Hz. Peygamber (ASM) de diğer peygamberler gibi bir iddia ile ortaya çıktı. “Ben, size Allah’ın elçisiyim” dedi. İddiasını yaşantısı ile ispat etti. Her iddia sahibi ve özellikle bu tarz iddia sahipleri ya yalancıdırlar, ya samimidirler. Yalancıların yalanları ve kötü niyetleri ortaya çıktığında rezil olurlar. Eğer bu iddiaları dünya içinse, rezaletleri sınırlı olur. Fakat din gibi kutsallık, menfaatsizlik esasına dayanan bir sistem ve hakikat adına yalan bir iddiaya kalkışanların rezillikleri sınırsız olur. Hem yalanları açığa çıkınca vicdan sahibi herkesin tiksintisini kazanırlar. Bu yönden dolayı din adına ortaya çıkan her iddia sahibi için 2 durum vardır: Ya herkesin altına düşmek veya herkesten daha üstün olmak; minâre başına çıkmak veya kuyu dibine düşmek gibi… Eğer bu kişi iddiasında yalancı ise, yalanı da çeşitli delillerle ortaya çıkarsa, Müseylime-i Kezzab (Çok yalancı Müseylime) gibi, iki cihanda rezil ve sefil olur. Buna mukabil bütün peygamberler ve özellikle Hz. Peygamber (ASM) gibi iddialarını mucizeleri, bilgileri, yaşantıları, ahlakları ile ispat ederlerse haklı olarak bütün herkesten üstün olurlar.

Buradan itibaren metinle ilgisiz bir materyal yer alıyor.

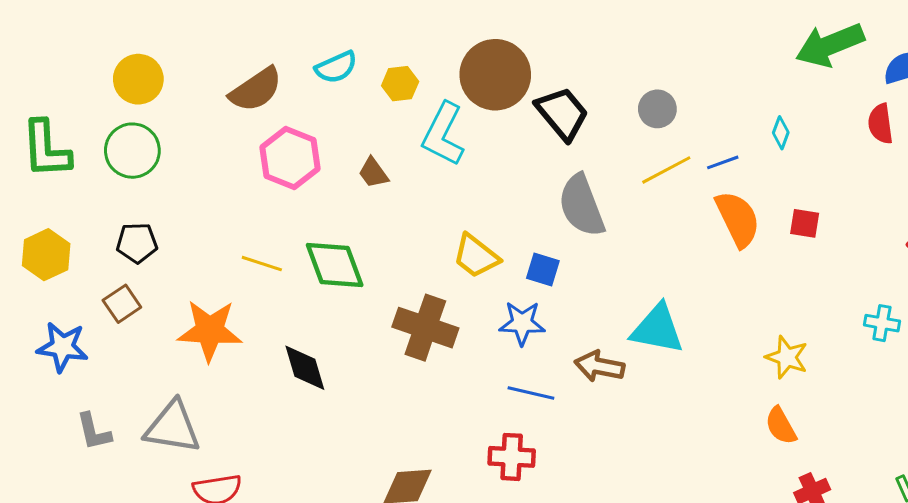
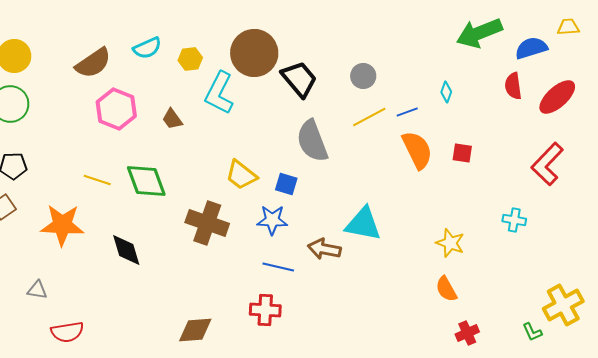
gray triangle: (173, 427) -> (37, 290), size x0.5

Şeytan ve taraftarları, derin düşünmeyenleri, düşüncelerinin nereye varacağına vâkıf olmayanları “Kur’an, Onun sözü olamaz mı?” gibi ihtimallerle aldatırlar. Eğer biz böyle bir ihtimale hak verirsek o vakit, şunu demiş oluruz: “O, Allah’tan haber getirmediği halde getirdim diyen, bütün insanları kandırmaya çalışan, ömrü boyunca usta bir sanatla -hâşâ- sahtekârlık yapan, bunu maddi-manevi menfaatleri için ortaya koyan bir yalancı ve düzenbazdır. Bununla beraber O aynı zamanda, gözle görüldüğü üzere hiç yalan söylemeyen, en inançlı olan, ahlakın en muazzamını sergileyen, Allah’tan en çok korkan, maddi-manevi menfaat gütmeyen, fakirken ve devlet başkanı iken dahi zâhid[2] olarak yaşayan, son derece dürüst, güven aşılayan biri demiş olacağız.” Buradaki çelişki yerden göğe kadardır.

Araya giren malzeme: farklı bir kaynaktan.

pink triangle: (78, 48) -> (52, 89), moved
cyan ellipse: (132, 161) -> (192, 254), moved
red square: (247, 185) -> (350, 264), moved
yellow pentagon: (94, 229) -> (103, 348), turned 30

Hem nasıl ki bizler araştırıyoruz, aklımızı kullanıyoruz, hemen teslim olmuyoruz ve hemen teslim olanlara “Akılsız, kör ve bağnaz” diyoruz. Aynı durum o peygamberlerin ve özelde Hz. Peygamber’in (ASM) devrinde yaşayanlar için de geçerlidir. Hatta daha öncelikli olarak onlar için geçerlidir. Çünkü şu an “Müslümanım” diyen birine dokunan kimse yok… Fakat o zamanda Hz. Peygamber’e (ASM) tabi olmak demek kefenini boynuna takmak, sayısız işkenceyi göze almak, vatanını terk etmeyi peşinen kabullenmek, ailesince reddedilmek, toplumca ambargo ve baskılara maruz kalmak demekti.

Hem O (ASM) insanlara para, makam, kadın gibi dünyevi bir şey vaad etmedi ki, aldansınlar. Dinde hedef, ebedî hayatın saadetidir. İman-küfür savaşına katılıp servet, câriye, ırk üstünlüğü gibi dünyevi gayeler güdenlere İslam’da münâfık ve hâin gözüyle bakılır. Onlar din ve dindarlık için, ölçü ve ölçüt değildirler.

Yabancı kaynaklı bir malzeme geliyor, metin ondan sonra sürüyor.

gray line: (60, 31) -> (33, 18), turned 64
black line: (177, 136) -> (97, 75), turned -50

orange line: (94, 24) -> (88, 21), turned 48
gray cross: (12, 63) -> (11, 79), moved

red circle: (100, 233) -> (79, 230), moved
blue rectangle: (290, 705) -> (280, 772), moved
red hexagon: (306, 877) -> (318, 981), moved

Bu noktalardan eğer O (ASM) en doğru sözlü, en güvenilir, en dürüst, en ciddi, en ihlaslı, bencillikten en uzak, en âdil, en hakperest, en imanlı, en düzgün yaşantılı, en dengeli, en mutlu, en huzurlu ve en sükûnetli olmasa; hem her sözü, her tavrı, her hareketi hakka ve hakikate uygun olmasa ve doğruluğu sergilemese insanlar ona güvenmezdi, güvenemezdi; hiç kimse ona inanmazdı, inanamazdı. O vakit insanların akıllarını ikna edemez, kalplerini tatmin edemezdi. Kısa zamanda yalancılığı açığa çıkar, rezil olurdu. Oysa insanlar, ışığa uçuşan pervaneler gibi ona doğru koştular. İşkence ve ölüm pahasına Onun arkadaşlığını tercih ettiler. Bin bir zorluğa rağmen Onu terk etmediler. Hatta anne-babalarını kaybetmelerine rağmen Ona tutundular.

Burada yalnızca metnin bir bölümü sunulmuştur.